MAZARA. Continuano i lavori sulla statua del Satiro danzante prima della partenza, prevista per l'11 febbraio, per il Giappone, dove sarà esposto ad Aichi in occasione dell'Expò 2005. Ieri mattina al Museo alla presenza della dott. Rossella Giglio, dirigente per il servizio Beni archeologici della Soprintendenza e sotto la guida del prof. Giorgio Accardo dell'Istituto Centrale di Restauro una squadra di tecnici ha cominciato a rivestire, anche internamente, la statua con degli speciali scudi a sezione costruiti per evitarne il danneggiamento durante il trasporto. In particolare il prof. Accardo ha spiegato il lavoro di laboratorio precedente questa fase. Gli scudi a sezione e l'imbracatura centrale che coprirà la statua fino alle spalle, sono stati realizzati con un materiale ad alto contenuto tecnologico, la fibra di carbonio, utilizzata, per la sua leggerezza e per la sua resistenza anche per la costruzione degli scafi di barche a vela. Le strutture in fibra sono poi rivestite di polietilene, materiale inerte, uno strato di protezione per evitare il contatto diretto fra fibra e bronzo. Gli scudi ed il corpetto centrale, attraverso il quale saranno imbracate delle cime per la manipolazione orizzontale-verticale della statua, sono stati prodotti grazie alla creazione di un prototipo attraverso un sistema di scanner a laser; la nuova tecnologia chiamata «prototipazione rapida» ha permesso, attraverso la creazione di un modello digitale, la creazione di un modello fisico del Satiro. «Abbiamo così risolto - ha detto il prof. Accardo - il problema di come proteggerlo durante le fasi di montaggio e smontaggio. Poi un'asta terrà insieme il sistema interno facendo pressione su una superficie più ampia possibile». Ai lavori di rivestimento assisteranno operatori di una Tv nazionale giapponese.

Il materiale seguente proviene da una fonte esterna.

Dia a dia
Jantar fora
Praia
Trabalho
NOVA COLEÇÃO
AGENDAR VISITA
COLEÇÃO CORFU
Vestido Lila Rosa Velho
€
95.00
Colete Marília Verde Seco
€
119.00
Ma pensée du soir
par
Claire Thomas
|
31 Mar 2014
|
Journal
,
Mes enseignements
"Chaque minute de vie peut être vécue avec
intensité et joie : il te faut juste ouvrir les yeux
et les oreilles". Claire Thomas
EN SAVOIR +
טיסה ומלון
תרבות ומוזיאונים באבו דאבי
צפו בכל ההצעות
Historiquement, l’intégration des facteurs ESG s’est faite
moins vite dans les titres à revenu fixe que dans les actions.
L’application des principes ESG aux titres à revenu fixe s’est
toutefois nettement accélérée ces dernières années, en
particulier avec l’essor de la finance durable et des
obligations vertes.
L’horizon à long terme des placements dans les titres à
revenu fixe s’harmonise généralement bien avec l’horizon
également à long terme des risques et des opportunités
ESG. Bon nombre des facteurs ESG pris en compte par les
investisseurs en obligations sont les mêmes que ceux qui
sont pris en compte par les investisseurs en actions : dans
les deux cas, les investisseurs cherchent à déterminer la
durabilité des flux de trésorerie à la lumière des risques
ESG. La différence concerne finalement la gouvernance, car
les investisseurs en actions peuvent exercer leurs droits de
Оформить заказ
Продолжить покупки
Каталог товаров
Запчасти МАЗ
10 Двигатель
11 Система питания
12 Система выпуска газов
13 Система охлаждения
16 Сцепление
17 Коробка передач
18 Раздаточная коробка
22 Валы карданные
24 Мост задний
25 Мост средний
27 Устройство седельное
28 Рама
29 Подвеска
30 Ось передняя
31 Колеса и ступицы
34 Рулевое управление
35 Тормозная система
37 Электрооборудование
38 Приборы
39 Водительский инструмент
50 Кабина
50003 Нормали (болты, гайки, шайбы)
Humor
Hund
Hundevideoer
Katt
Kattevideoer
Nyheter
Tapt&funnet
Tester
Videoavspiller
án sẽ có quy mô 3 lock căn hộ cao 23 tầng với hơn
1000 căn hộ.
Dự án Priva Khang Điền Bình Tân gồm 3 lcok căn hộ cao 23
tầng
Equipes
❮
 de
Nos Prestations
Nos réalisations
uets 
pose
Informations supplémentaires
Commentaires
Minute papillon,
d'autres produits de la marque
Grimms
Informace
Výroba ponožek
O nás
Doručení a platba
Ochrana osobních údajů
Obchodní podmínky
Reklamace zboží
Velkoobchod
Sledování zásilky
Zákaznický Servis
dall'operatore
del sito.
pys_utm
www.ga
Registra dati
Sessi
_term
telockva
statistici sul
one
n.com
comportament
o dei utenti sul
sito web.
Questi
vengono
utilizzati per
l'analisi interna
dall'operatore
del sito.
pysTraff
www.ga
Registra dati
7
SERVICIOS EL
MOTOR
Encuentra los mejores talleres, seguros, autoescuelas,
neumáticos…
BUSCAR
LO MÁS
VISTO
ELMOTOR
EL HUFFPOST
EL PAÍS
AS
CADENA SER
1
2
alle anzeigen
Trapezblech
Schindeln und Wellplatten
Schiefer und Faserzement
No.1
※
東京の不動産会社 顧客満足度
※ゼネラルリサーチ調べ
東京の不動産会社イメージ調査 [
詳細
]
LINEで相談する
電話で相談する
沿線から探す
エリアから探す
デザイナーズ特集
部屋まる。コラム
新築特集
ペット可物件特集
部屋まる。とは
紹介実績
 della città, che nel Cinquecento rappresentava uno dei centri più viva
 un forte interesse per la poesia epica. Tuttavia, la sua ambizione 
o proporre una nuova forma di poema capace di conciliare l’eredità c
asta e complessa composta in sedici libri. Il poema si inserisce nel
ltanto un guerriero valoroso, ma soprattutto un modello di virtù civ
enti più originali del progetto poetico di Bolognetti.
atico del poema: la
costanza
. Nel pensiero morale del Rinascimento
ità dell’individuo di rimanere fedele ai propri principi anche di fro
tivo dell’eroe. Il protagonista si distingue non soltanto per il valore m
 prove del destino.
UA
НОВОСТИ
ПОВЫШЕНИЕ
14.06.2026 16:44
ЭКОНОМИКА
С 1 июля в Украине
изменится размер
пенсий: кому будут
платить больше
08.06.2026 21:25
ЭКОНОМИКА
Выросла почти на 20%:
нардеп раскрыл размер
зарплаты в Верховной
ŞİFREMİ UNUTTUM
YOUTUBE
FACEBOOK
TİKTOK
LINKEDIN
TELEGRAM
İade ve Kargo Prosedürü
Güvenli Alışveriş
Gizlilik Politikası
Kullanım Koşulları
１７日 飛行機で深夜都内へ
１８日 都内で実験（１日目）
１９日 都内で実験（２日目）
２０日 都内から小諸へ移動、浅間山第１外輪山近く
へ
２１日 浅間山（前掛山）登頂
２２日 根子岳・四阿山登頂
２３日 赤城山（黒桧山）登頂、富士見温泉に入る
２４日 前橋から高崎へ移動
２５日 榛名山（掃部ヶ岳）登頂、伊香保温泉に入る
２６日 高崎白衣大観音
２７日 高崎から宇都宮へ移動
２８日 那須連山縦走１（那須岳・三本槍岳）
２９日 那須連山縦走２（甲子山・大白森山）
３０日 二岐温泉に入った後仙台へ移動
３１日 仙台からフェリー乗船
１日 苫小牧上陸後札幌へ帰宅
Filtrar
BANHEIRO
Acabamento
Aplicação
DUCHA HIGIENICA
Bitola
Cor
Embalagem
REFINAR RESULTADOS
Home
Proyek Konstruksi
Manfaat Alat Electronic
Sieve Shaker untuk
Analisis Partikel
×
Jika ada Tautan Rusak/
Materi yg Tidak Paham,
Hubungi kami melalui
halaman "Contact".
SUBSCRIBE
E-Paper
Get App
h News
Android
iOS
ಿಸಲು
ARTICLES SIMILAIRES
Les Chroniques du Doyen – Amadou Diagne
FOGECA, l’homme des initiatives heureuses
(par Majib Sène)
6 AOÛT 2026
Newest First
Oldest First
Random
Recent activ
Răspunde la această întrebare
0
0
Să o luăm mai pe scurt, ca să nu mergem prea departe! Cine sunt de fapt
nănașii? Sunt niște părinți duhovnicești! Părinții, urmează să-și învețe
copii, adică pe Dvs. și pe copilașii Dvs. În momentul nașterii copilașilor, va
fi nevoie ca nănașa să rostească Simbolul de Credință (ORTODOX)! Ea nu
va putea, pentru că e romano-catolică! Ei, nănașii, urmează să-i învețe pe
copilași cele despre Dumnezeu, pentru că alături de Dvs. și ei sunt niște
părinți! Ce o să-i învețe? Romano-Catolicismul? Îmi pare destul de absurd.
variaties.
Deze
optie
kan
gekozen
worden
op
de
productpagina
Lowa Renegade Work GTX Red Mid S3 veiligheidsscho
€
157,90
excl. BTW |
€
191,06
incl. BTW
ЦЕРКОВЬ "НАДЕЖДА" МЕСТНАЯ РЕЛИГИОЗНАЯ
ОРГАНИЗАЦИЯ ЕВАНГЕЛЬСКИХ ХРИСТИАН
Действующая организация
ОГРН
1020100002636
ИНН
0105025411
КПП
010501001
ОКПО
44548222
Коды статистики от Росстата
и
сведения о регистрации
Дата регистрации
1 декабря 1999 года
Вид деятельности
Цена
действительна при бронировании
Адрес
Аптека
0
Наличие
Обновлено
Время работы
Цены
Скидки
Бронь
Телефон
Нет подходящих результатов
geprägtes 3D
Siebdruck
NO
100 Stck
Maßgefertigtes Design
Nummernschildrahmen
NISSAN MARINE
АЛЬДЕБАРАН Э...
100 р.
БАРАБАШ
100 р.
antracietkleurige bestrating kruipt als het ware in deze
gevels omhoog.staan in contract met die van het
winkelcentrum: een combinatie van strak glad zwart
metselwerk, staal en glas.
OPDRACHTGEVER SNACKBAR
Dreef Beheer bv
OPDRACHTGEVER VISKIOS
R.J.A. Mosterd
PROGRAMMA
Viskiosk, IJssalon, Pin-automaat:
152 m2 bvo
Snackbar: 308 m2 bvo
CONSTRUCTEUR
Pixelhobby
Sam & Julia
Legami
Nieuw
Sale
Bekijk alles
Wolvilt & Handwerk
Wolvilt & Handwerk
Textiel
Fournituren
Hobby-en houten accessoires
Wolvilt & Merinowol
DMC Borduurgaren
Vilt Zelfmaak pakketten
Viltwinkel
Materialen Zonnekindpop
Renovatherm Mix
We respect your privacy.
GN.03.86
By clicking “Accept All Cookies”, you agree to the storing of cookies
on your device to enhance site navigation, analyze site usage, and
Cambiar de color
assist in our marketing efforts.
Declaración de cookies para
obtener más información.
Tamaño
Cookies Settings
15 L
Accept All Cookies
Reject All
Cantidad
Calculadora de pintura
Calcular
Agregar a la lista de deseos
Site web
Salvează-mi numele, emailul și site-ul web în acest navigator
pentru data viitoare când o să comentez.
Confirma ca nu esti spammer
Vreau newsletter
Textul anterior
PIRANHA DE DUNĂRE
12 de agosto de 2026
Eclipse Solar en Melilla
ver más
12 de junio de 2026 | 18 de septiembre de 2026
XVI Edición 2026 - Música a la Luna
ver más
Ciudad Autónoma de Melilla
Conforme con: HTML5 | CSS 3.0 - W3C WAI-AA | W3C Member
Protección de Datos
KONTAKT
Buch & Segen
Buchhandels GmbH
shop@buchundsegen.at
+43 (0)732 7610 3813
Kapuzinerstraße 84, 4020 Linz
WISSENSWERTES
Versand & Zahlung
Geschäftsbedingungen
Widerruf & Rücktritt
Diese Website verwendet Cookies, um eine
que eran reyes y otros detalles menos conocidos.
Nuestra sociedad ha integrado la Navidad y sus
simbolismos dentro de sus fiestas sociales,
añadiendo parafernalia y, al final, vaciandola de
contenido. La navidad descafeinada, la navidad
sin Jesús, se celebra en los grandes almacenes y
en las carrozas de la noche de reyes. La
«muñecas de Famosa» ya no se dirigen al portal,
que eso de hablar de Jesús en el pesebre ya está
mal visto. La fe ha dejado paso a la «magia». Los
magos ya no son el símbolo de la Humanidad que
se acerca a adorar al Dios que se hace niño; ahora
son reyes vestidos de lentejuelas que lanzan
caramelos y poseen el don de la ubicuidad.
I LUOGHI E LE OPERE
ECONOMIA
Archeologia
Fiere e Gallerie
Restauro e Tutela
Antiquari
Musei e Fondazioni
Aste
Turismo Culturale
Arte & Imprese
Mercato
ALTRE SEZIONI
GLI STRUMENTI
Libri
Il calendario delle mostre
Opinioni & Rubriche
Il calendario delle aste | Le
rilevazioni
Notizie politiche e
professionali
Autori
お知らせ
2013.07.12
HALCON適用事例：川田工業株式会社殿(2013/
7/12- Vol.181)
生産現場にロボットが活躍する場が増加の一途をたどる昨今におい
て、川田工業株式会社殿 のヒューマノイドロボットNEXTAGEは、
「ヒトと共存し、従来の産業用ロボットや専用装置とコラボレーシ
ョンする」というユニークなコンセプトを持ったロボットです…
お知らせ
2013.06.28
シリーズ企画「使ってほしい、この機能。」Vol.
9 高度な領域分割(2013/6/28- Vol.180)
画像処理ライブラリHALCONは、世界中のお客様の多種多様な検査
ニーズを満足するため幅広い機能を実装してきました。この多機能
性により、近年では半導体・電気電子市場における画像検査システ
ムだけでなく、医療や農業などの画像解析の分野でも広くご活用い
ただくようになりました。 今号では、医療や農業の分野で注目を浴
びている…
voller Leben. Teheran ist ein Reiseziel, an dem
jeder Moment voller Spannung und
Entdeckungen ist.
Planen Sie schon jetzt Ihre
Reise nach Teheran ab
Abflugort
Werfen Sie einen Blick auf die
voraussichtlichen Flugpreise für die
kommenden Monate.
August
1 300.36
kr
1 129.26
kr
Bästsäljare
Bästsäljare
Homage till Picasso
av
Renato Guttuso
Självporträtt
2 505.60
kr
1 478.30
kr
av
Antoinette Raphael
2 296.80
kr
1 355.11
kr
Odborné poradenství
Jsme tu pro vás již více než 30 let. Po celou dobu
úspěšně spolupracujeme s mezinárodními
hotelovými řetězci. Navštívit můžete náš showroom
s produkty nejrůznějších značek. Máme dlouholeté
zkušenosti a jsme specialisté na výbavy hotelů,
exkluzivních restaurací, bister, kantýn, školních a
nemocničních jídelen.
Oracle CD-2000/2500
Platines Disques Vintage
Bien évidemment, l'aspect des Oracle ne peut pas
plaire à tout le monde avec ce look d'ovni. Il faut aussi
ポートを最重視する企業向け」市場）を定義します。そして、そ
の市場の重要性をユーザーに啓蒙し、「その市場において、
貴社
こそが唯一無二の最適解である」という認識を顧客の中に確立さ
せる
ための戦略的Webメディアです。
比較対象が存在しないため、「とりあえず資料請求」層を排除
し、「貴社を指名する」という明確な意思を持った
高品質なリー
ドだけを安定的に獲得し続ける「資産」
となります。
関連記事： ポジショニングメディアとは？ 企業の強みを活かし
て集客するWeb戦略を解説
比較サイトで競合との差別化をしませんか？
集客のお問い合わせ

Mazara. La statua del Satiro rivestita con gli scudi al carbonio
I lavori sulla statua del Satiro danzante sono in corso al Museo. La statua sarà trasportata in Giappone per l'Expò 2005. Per proteggerla durante il trasporto, i tecnici hanno creato degli scudi a sezione in fibra di carbonio e polietilene. Questi scudi copriranno la statua fino alle spalle e saranno collegati da un corpetto centrale. I lavori sono stati guidati dal prof. Giorgio Accardo e saranno completati prima della partenza prevista per l'11 febbraio. L'asta giapponese terrà insieme il sistema interno della statua. I lavori sono stati realizzati grazie alla tecnologia di prototipazione rapida. La statua sarà esposta ad Aichi in occasione dell'Expò 2005.